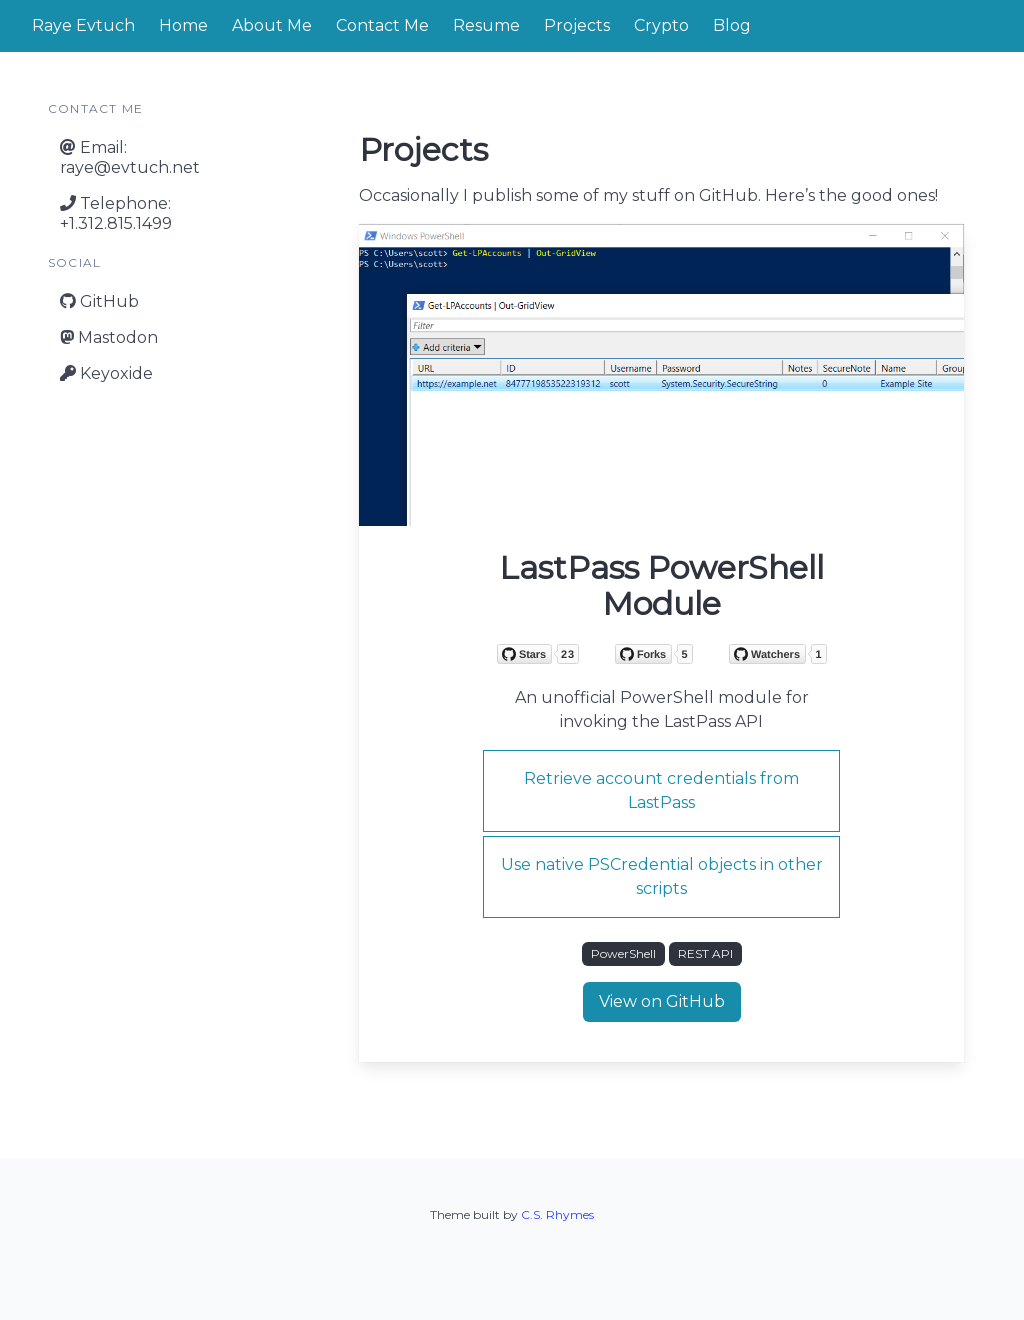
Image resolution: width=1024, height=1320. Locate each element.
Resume (486, 25)
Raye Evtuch (83, 25)
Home (183, 25)
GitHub (99, 301)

----------

== Your objective ==
Leave out the pictures and return every record word for word.

== Your response ==
Image resolution: width=1024, height=1320. Locate each element.
Resume (486, 25)
Raye Evtuch (83, 25)
Home (183, 25)
GitHub (99, 301)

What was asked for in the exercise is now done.